◆ **Assignment**
Every line from the line containing "anak-anak untuk membangun rasa ingin tahu dan" through the final line of the data is to be printed exactly; no other line is to appear.
Records shown: Begin
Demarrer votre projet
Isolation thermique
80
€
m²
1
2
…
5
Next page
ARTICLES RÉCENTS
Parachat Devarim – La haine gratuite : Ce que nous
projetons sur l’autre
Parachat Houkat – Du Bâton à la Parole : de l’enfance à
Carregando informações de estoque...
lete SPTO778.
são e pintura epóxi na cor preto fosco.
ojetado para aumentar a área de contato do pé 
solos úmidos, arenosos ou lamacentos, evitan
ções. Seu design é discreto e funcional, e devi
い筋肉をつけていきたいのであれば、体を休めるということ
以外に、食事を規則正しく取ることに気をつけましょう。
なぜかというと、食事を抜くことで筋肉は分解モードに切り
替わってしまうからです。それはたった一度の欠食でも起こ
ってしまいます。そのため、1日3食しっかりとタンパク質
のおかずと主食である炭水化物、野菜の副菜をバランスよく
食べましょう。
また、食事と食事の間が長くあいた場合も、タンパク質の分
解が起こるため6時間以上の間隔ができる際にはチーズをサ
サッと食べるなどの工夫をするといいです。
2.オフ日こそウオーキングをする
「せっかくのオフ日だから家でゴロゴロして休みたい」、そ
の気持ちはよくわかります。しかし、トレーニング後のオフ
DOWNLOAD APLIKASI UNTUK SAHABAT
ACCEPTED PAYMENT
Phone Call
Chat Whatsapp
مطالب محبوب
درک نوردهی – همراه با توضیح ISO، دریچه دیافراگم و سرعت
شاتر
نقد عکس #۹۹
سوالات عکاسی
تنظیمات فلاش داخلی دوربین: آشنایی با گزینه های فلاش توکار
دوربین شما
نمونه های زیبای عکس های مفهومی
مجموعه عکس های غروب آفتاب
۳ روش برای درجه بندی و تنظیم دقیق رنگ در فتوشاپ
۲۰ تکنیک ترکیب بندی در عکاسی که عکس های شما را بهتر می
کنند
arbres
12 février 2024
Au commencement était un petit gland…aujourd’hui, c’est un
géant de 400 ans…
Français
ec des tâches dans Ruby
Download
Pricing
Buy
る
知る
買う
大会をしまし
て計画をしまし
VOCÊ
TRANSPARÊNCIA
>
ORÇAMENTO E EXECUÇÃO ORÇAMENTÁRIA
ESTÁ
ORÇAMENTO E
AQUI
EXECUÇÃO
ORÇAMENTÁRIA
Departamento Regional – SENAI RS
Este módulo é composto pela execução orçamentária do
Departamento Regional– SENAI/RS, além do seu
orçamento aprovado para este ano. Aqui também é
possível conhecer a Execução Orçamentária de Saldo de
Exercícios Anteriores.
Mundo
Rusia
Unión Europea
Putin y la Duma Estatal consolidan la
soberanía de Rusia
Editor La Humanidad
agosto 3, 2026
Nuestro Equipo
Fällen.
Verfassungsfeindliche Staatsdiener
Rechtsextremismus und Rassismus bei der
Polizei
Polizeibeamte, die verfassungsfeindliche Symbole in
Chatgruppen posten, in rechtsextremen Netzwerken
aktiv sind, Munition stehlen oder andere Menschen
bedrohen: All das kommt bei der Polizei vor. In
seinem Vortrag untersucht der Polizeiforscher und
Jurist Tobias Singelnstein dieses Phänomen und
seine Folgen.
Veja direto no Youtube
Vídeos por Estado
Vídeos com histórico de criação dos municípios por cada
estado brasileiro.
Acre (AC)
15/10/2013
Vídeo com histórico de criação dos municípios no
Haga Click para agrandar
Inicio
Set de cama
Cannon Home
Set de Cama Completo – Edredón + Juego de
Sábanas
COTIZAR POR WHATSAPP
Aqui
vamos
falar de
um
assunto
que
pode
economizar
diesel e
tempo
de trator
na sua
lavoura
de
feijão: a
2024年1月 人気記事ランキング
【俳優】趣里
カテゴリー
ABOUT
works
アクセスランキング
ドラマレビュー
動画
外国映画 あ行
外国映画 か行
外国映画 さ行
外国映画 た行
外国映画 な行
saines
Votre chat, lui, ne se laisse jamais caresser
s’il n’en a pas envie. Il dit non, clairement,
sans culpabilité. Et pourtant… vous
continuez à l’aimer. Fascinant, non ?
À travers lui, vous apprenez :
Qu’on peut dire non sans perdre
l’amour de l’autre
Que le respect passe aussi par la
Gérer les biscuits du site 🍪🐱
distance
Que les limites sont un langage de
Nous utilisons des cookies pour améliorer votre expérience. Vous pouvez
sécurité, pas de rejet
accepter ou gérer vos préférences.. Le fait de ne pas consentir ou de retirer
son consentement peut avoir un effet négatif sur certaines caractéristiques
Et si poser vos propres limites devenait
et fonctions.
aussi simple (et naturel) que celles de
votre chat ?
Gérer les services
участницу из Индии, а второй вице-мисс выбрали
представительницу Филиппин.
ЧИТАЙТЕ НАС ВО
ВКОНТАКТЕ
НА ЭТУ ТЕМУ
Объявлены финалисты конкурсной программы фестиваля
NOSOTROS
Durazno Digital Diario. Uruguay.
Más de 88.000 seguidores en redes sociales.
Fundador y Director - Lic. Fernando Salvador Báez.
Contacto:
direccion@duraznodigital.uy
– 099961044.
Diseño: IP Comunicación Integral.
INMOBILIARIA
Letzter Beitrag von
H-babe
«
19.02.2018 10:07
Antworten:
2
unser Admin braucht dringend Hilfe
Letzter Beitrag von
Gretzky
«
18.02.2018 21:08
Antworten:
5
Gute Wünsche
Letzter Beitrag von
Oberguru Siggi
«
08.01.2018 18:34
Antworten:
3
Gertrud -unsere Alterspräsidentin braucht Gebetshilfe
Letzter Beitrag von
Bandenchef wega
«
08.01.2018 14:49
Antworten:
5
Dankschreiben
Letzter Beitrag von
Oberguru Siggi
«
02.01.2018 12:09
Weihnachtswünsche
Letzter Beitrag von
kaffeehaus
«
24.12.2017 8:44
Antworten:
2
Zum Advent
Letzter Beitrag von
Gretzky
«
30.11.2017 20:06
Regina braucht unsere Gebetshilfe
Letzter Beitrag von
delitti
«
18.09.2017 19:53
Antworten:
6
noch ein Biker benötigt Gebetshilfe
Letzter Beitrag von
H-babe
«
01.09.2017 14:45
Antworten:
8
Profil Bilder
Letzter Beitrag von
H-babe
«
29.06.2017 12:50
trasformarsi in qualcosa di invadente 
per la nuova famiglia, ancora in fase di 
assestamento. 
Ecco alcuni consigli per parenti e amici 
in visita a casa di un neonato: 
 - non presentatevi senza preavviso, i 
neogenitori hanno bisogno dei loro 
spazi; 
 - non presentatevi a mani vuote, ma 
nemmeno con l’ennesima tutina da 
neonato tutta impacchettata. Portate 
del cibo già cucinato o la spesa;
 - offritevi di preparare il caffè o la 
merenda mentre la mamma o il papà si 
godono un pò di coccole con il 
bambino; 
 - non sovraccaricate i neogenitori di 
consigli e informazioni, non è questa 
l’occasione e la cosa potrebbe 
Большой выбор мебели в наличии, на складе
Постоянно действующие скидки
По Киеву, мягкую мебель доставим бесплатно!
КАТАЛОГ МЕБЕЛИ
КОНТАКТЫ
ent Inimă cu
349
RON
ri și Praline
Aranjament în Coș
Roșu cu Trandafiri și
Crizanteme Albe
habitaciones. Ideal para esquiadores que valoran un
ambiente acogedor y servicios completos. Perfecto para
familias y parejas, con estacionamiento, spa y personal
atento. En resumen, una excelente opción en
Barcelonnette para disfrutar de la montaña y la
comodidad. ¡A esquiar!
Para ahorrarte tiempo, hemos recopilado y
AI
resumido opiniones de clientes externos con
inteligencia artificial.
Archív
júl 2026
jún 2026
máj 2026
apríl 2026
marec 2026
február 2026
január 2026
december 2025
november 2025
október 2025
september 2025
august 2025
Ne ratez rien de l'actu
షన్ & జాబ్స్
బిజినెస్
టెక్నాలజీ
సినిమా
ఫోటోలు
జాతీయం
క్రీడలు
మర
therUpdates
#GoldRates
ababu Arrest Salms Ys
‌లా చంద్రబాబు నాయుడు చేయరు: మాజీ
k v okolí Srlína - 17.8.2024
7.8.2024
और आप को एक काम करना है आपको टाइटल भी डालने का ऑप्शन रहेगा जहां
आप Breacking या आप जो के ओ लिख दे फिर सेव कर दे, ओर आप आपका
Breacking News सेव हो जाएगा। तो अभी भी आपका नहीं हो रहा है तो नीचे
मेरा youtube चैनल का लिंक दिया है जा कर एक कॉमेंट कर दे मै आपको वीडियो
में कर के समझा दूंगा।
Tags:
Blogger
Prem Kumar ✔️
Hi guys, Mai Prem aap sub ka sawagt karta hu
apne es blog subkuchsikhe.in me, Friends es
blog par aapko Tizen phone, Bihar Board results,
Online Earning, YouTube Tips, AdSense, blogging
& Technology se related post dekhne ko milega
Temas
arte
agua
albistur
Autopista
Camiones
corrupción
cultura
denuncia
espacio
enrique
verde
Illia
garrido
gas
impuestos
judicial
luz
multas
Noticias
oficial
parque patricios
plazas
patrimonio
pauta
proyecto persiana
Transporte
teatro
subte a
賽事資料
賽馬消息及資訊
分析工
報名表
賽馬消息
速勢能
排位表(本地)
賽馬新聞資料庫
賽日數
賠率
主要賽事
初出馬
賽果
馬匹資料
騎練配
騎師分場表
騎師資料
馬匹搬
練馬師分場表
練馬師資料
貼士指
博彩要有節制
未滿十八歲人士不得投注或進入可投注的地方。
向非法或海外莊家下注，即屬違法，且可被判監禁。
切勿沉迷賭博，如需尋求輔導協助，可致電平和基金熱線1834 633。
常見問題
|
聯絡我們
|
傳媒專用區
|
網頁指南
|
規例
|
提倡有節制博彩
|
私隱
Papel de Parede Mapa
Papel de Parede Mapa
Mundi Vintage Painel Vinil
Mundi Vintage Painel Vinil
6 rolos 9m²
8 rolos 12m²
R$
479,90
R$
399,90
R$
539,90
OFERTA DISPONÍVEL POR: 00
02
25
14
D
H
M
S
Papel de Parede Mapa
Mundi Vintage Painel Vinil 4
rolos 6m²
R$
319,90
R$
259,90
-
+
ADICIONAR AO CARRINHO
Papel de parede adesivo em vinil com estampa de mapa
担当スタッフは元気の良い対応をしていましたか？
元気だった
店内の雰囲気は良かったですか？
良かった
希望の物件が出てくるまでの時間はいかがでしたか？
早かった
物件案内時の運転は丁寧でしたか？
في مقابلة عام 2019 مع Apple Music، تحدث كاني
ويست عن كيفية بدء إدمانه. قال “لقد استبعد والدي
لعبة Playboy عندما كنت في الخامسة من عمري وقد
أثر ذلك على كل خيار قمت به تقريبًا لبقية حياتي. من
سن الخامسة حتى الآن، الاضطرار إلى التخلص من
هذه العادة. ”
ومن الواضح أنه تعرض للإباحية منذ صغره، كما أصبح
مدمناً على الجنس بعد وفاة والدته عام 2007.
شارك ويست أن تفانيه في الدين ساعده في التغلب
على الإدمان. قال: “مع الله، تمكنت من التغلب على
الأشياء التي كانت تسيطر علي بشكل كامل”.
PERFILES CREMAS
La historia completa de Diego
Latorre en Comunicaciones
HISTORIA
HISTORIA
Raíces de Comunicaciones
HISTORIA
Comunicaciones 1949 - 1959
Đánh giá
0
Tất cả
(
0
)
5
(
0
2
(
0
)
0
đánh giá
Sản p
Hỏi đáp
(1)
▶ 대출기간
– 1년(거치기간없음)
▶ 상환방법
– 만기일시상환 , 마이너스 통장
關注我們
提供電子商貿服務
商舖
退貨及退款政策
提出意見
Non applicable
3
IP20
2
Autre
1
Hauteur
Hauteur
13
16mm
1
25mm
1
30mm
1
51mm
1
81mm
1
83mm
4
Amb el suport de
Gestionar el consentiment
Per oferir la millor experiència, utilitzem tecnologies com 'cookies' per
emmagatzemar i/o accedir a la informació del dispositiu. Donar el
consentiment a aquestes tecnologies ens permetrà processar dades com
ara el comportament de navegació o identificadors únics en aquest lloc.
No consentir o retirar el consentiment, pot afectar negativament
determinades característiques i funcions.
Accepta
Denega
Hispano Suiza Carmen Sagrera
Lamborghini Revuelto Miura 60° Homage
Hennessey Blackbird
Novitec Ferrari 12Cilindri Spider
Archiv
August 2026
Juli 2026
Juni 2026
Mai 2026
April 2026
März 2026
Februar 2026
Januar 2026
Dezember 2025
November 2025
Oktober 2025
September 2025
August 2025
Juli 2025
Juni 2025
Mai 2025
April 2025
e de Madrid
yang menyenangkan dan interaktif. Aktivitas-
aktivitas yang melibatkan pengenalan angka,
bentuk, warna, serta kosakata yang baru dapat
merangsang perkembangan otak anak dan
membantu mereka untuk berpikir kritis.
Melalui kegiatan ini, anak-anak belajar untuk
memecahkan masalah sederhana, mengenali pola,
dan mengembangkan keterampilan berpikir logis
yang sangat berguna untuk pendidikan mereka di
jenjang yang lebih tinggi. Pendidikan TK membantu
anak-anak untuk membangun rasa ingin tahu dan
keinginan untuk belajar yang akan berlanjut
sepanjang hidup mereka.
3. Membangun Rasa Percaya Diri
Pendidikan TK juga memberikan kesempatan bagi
Records shown: End
◆ **Answer box**
anak-anak untuk membangun rasa ingin tahu dan
keinginan untuk belajar yang akan berlanjut
sepanjang hidup mereka.
3. Membangun Rasa Percaya Diri
Pendidikan TK juga memberikan kesempatan bagi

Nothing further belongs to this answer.